The agent brought it out from behind the counter. Its handle felt good in his hand.

Not until then did he realize Susan was no longer at his side. He was searching for her, his eyes sweeping the rows of benches facing the great windows looking out on the runways, when an airline captain touched his arm. "You're Mr. Baker, of the State Department?"

"Yes."

"I'm Bill Judson. I take your flight as far as Shannon. If you get bored, come on up front and I'll show you how our new flying machine works."

Jeff smiled. "Thanks very much. That's awfully good of you." He knew he had received the equivalent of a five-gun salute. He felt good all over.

Over the captain's shoulder he spotted her. Her arms were loaded, and she was looking for him. "You'll excuse me," he told the pilot, and then shouted across the waiting room, "Hey, Susie!" The pilot grinned, and other people turned and stared. But she heard.

She'd shopped the magazine stand. She said she thought he ought to have plenty of magazines--"They'll be welcome in the Mission so don't throw them away." And the new H. Allen Smith book. And cigarettes.

"Five cartons!" he said. "I don't know whether they'll let me carry that many through customs."

She dropped everything on a bench, and then tapped his dispatch case. "That's what this is for. Didn't you know?"

"I'm learning," he said. He sat down beside her, put the dispatch case across his knees, unsnapped the locks, and fitted the cartons inside.

"That's a lovely thing," she said, rubbing her fingers along the perfect grain of the leather. "I hope some day it carries--I'm not sure what. But something thrilling. Something extra wonderful. Something for all of us. Something to wipe our fear away."

"I thought you'd got over it."

"I've rationalized it, some, but I can't get rid of it. Who can?
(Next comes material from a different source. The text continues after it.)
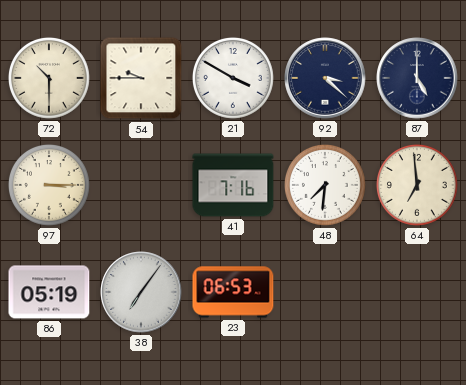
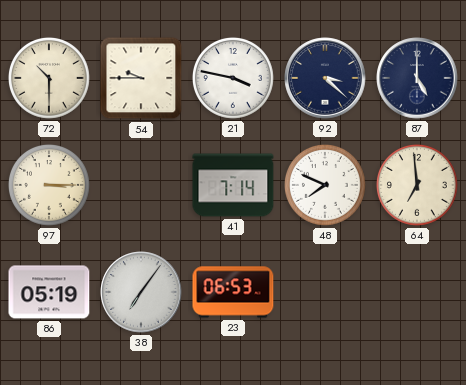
21: 3:50 -> 3:47
41: 7:16 -> 7:14
48: 7:31 -> 7:49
There isn't a person in this country, Jeff, who at least once each day doesn't think of war. It's a permanent hazard, tangible as a fog that never blows away. It colors everything we do. Nobody can make a decision--business or personal--without considering it."

"Susan, what's going to happen to us from here in--I mean you and me?"

She looked at the clock. "There is so much we could talk about--and no time. I don't think we'd better plan--do you, Jeff?"

"No, I guess not. I just want you to sit quiet. I want to memorize you."

She looked down at her fingers, locked together in her lap. "There's something else I have to say."

"Go ahead."

"I just wanted to tell you you don't have to worry."

"Worry? About what?"

"About last night. No remorse. No obligations."

He leaned over, and kissed her hair, and said, "I want obligations, darling," and the loudspeakers began to whine, and somebody coughed into the microphone. Then the loudspeakers said Flight 86 was loading at Gate 3 for Shannon, Prague, Vienna, and Budapest.

They rose and moved together towards the gate, becoming part of a funnel of people, the spout of which ended under a sign saying, "Passengers Only."

They were pushed close together, and she said, "I guess this is the end of the line for me." She kissed him once on the lips, lightly so as not to smear him.

The gate opened, and he was carried through it with the stream of people, and she was left outside.